Semir war zügig vorangegangen. Allerdings hatte er das Problem, dass immer wieder Stollen in alle Richtungen abzweigten, die auch teilweise nach unten oder oben führten, so dass er sich nach kurzer Zeit überhaupt nicht mehr sicher war, ob er überhaupt in die richtige Richtung lief, oder sich nicht eher dem Berginneren näherte. Er begann, an den Wegkreuzungen mit einem großen Stein Markierungen zu ritzen, damit er zumindest wieder zu Sarah und Ben zurückfand. Plötzlich war geschehen, was er schon die ganze Zeit befürchtet hatte, er stand wieder in der großen Höhle und dann sah er etwas, was sein Blut in den Adern gefrieren ließ-der Tisch auf dem er den Übeltäter festgebunden hatte, war leer und der Mann im weißen Laborkittel der Ben so gequält hatte, war auch weg! Er verfluchte sich. Wie selbstverständlich hatte er angenommen, dass der Mann im weißen Kittel, der verschüttet unter den Steinen gelegen hatte, tot war, aber er hätte das nachkontrollieren müssen!
Sarah saß mit ihrer großen Liebe in der pechschwarzen Dunkelheit. Sie hörte Ben´s angestrengtes Atmen und meinte auch ein kleines Pfeifgeräusch dabei zu hören, als wenn er eine beginnende Lungenentzündung hätte. Das wäre ja auch kein Wunder! Die nassen Klamotten, die Kälte, die Folter, wenn er da nicht krank wurde, dann wäre es eher erstaunlich. Aber das war nicht ihr größtes Problem. Ihre Nerven waren zum Zerreissen gespannt, sie lauschte in die Schwärze und meinte nach einer Weile Geräusche zu hören, als wenn jemand leise in ihre Richtung laufen würde. Allerdings konnte es nicht Semir sein, denn der war vor nicht allzu langer Zeit ja in die Gegenrichtung verschwunden.
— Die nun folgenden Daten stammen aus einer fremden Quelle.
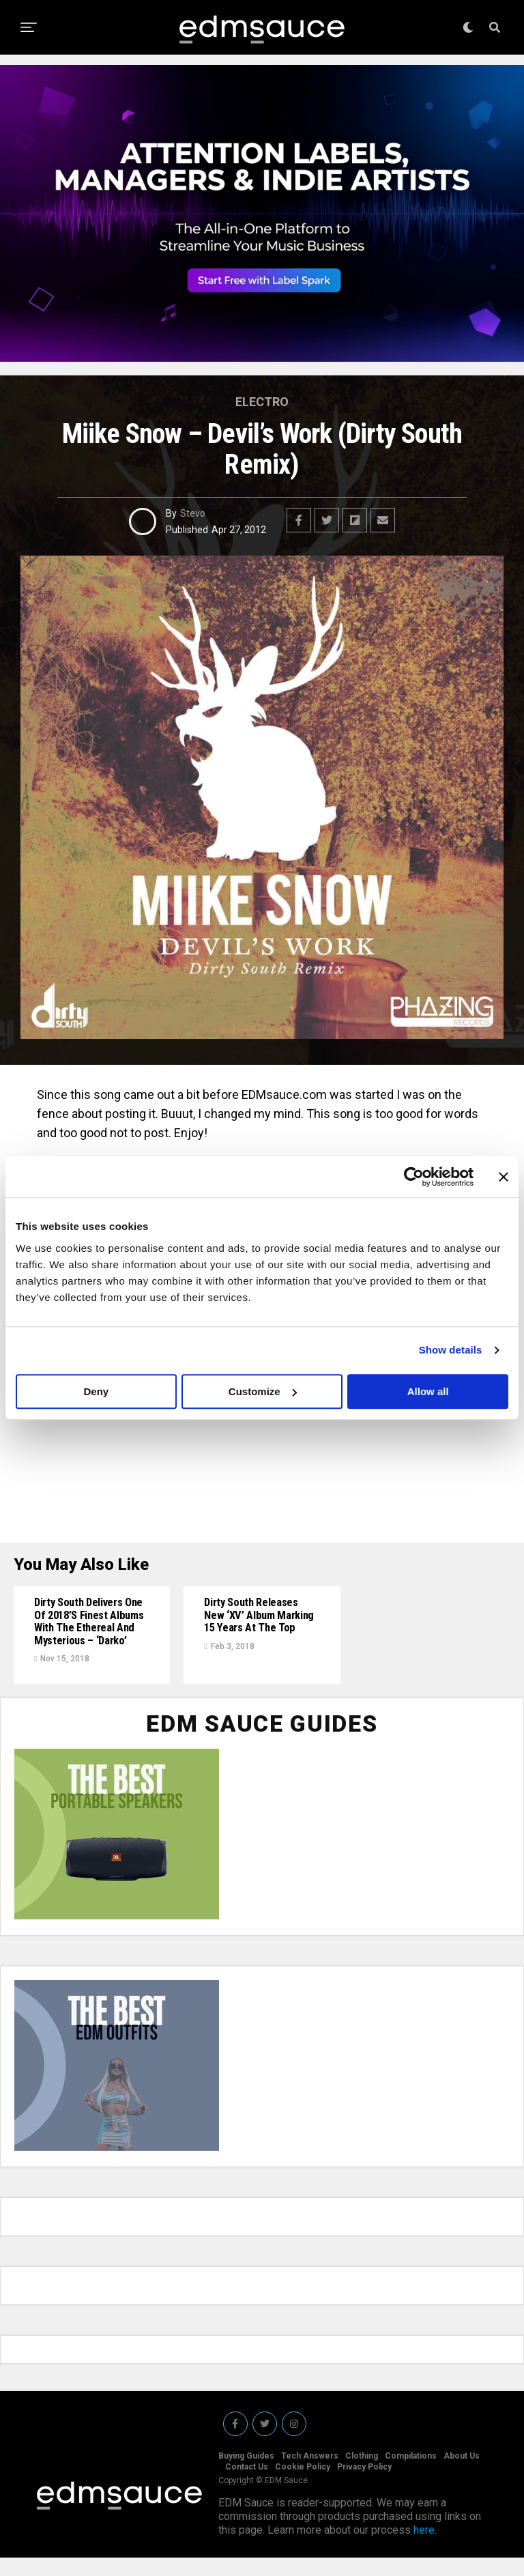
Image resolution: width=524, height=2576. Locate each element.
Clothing (361, 2474)
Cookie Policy (302, 2485)
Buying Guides (246, 2474)
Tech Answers (309, 2474)
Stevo (192, 513)
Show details (450, 1350)
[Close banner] (503, 1177)
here (424, 2548)
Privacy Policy (364, 2485)
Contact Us (246, 2485)
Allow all (428, 1391)
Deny (95, 1391)
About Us (461, 2474)
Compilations (411, 2474)
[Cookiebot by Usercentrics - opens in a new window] (414, 1177)
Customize (263, 1391)
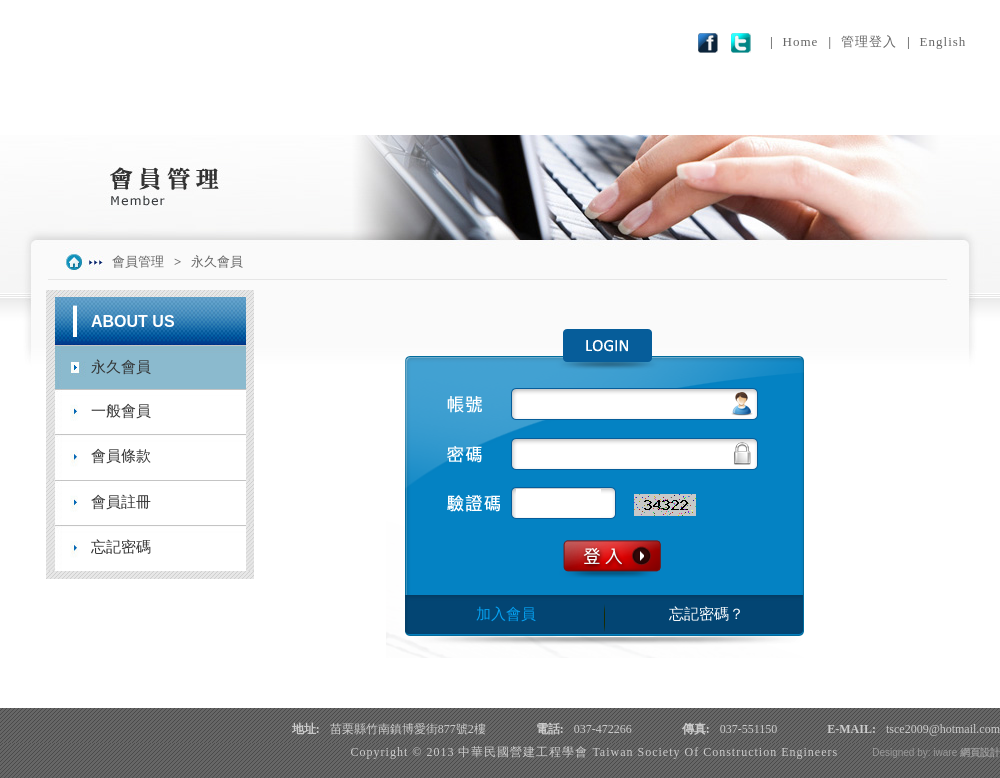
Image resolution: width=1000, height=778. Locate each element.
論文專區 (576, 112)
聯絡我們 (892, 112)
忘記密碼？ (706, 614)
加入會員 (506, 614)
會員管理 (734, 112)
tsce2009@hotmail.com (943, 729)
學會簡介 (102, 112)
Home (801, 41)
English (943, 41)
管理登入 (869, 41)
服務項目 (418, 112)
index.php (77, 261)
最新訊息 (260, 112)
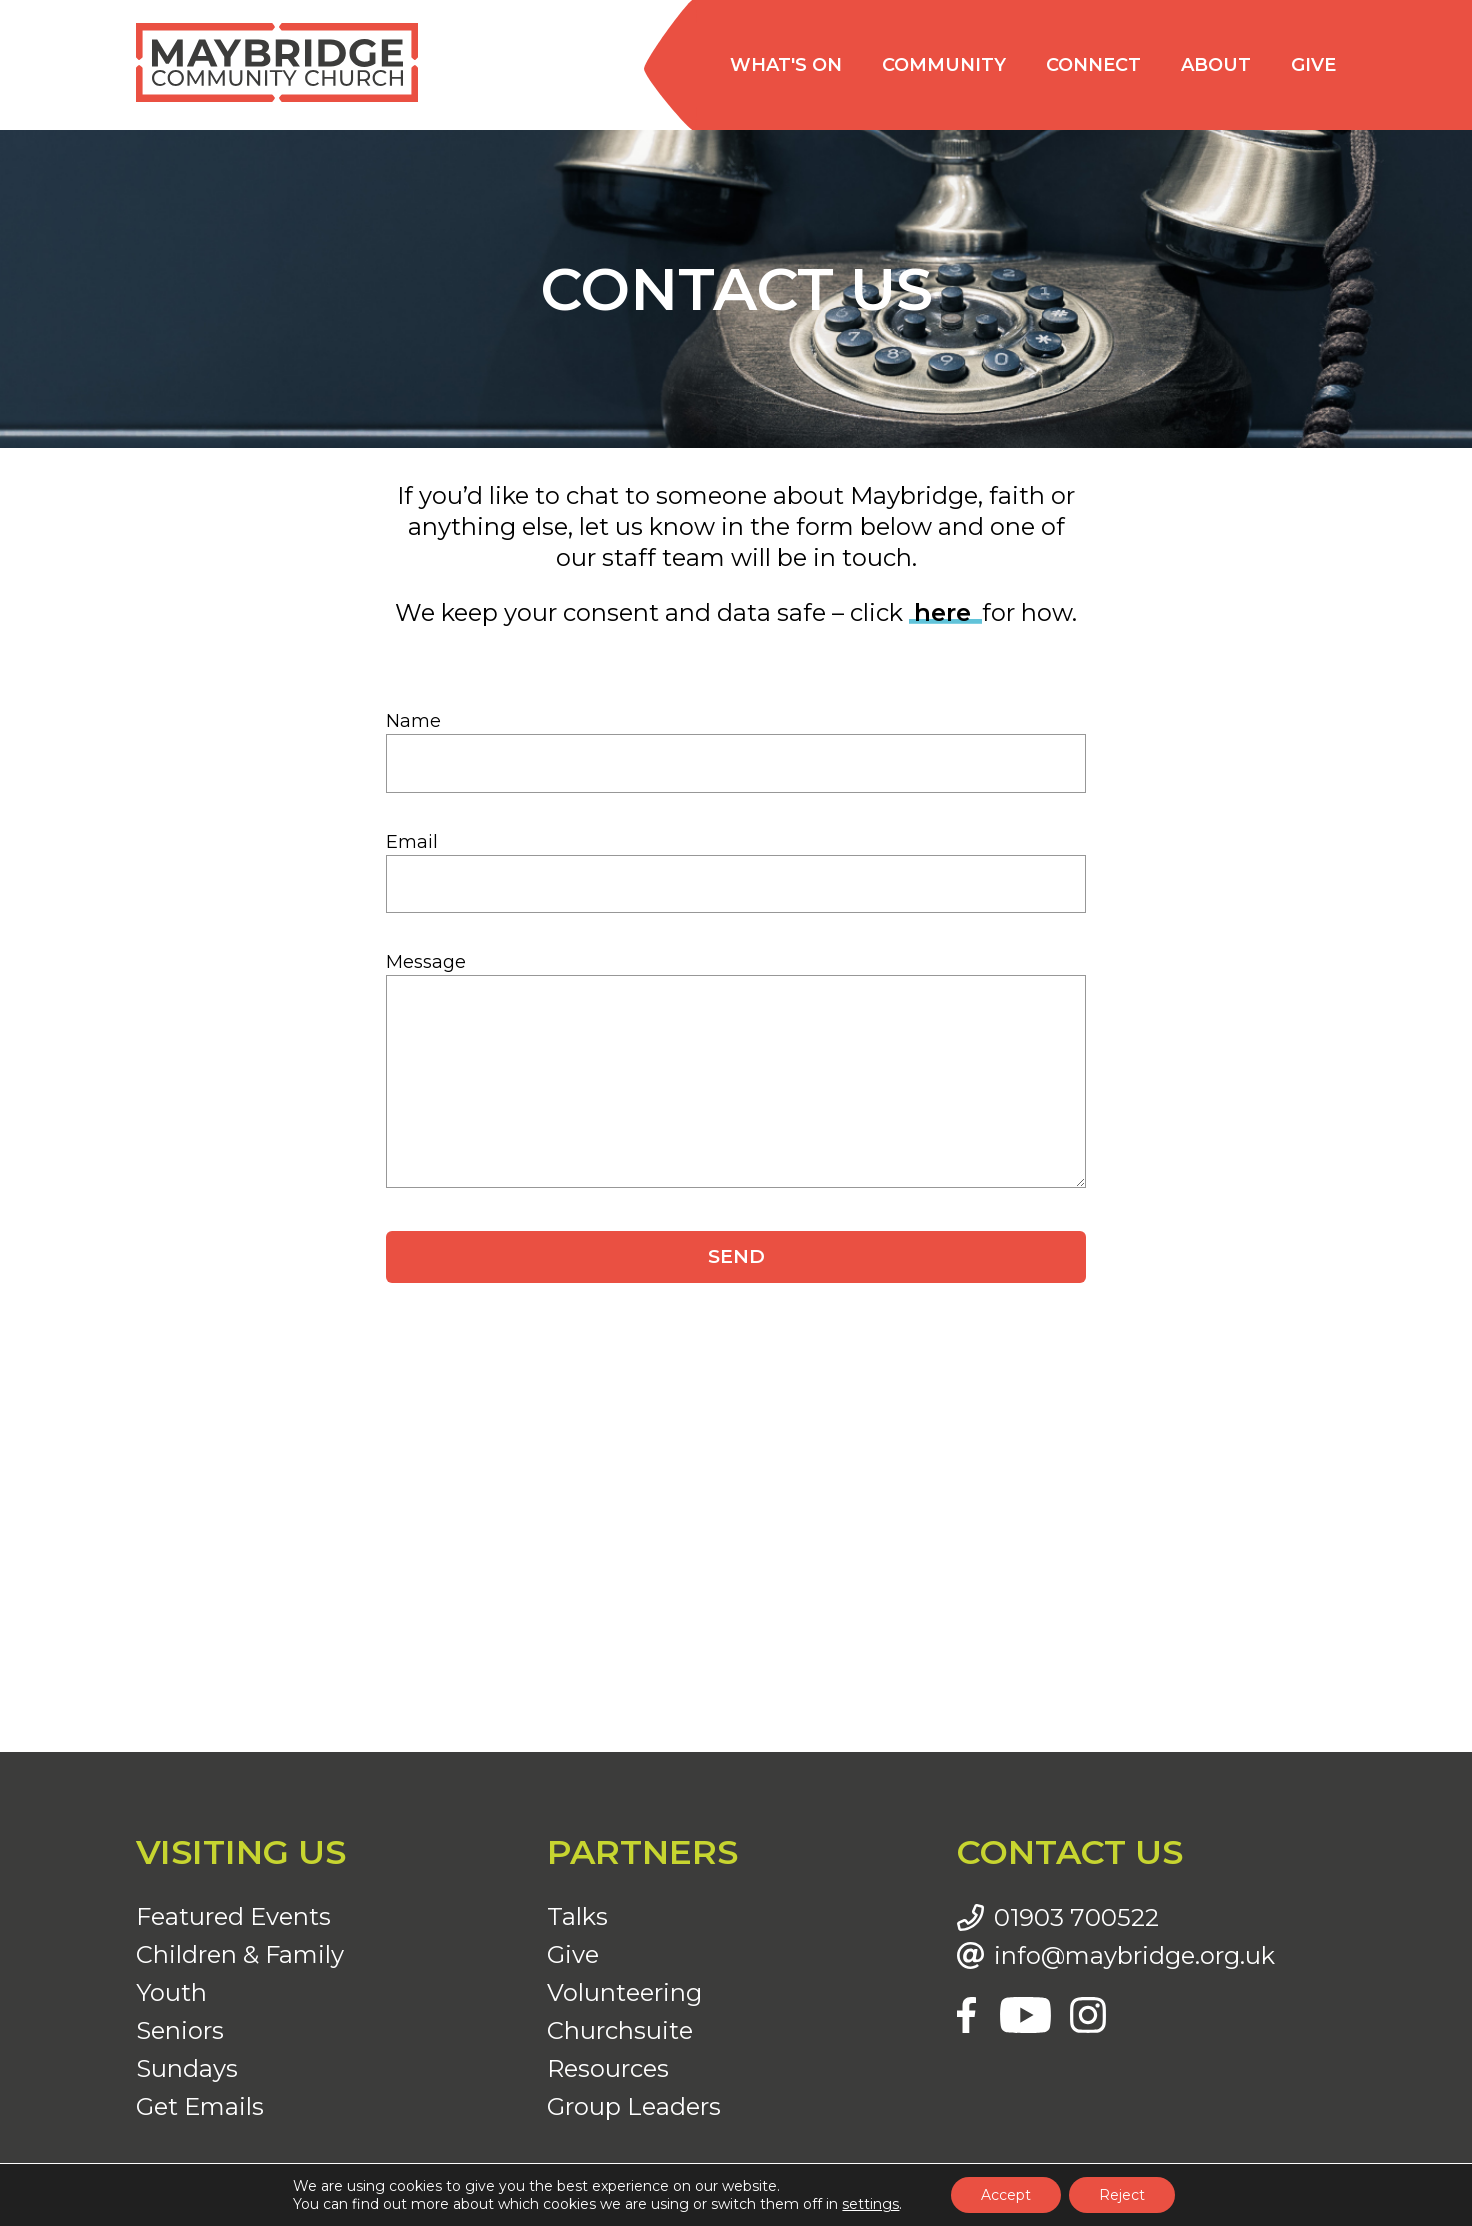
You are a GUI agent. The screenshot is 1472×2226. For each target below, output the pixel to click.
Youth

Dann hörte sie Stimmen. Zwei Männer unterhielten sich: „Welchen Weg haben sie wohl genommen?“ fragte der eine und in der Ferne konnte Sarah um die Ecke einen schwachen Lichtschein erkennen, als wenn eine Taschenlampe unruhig über die Wände tasten würde. „Ich denke, sie sind Richtung Ausgang unterwegs!“ sagte der andere und dann bogen die beiden in den vorher abzweigenden Stollen ein und die Stimmen und das Licht entfernten sich wieder.
Sarah hatte vor Aufregung und Angst die Luft angehalten. Sie hätte überhaupt nichts machen können, wenn die beiden Männer sie gefunden hätten, sie und Ben wären wie die Opferlämmer dagesessen und hätten darauf gewartet, dass man sie umbringen würde-und dass diese Männer keine Skrupel hatten, war ihr nach dem, was sie in der Höhle beobachtet hatte, klar. Die kannten keine Gnade und Ben hatte da wohl etwas in der Höhle entdeckt, was diese Männer nicht für gut fanden und weshalb sie ihn und alle die davon Kenntnis hatten, töten würden. Sie hatte-im Gegensatz zu Semir- nämlich die Fragen des Folterers verstehen können. Er hatte von Ben wissen wollen, ob er noch irgendjemandem von seinen Beobachtungen erzählt hatte, was Ben aber, auch unter Schmerzen, immer von sich gewiesen hatte.
Gerade begann sich Sarah wieder ein wenig zu entspannen, da hörte sie erneut Schritte aus der Richtung, wo sie hergekommen waren. Die waren aber von einer einzelnen Person und ihr Gefühl sagte ihr, dass das keine Bösen waren und da bog auch schon Semir um die Ecke. Erleichtert ließ sie ihren dennoch vor Anspannung angehaltenen Atem fließen. Sie war so froh, ihn zu sehen und obwohl sie das absolut nicht vorhatte, kullerten jetzt auch bei ihr ein paar Tränen. Semir setzte sich zu ihnen auf den Boden und fragte besorgt: „Wie geht´s euch?“ und nun berichtete Sarah von ihrer Beinaheentdeckung. Semir nickte, er war so erleichtert gewesen, als er seine beiden Freunde lebend angetroffen hatte, er hatte schon das Schlimmste befürchtet!
„Allerdings denke ich, die beiden Männer kennen sich hier unten recht gut aus und wenn die dort vorne in den Stollen eingebogen sind, dann geht dieser Weg wohl Richtung Ausgang. Ab sofort bleiben wir zusammen, wir schaffen das, Sarah!“ versuchte Semir ihr Mut zu machen, aber da starrte Sarah plötzlich entsetzt auf Ben.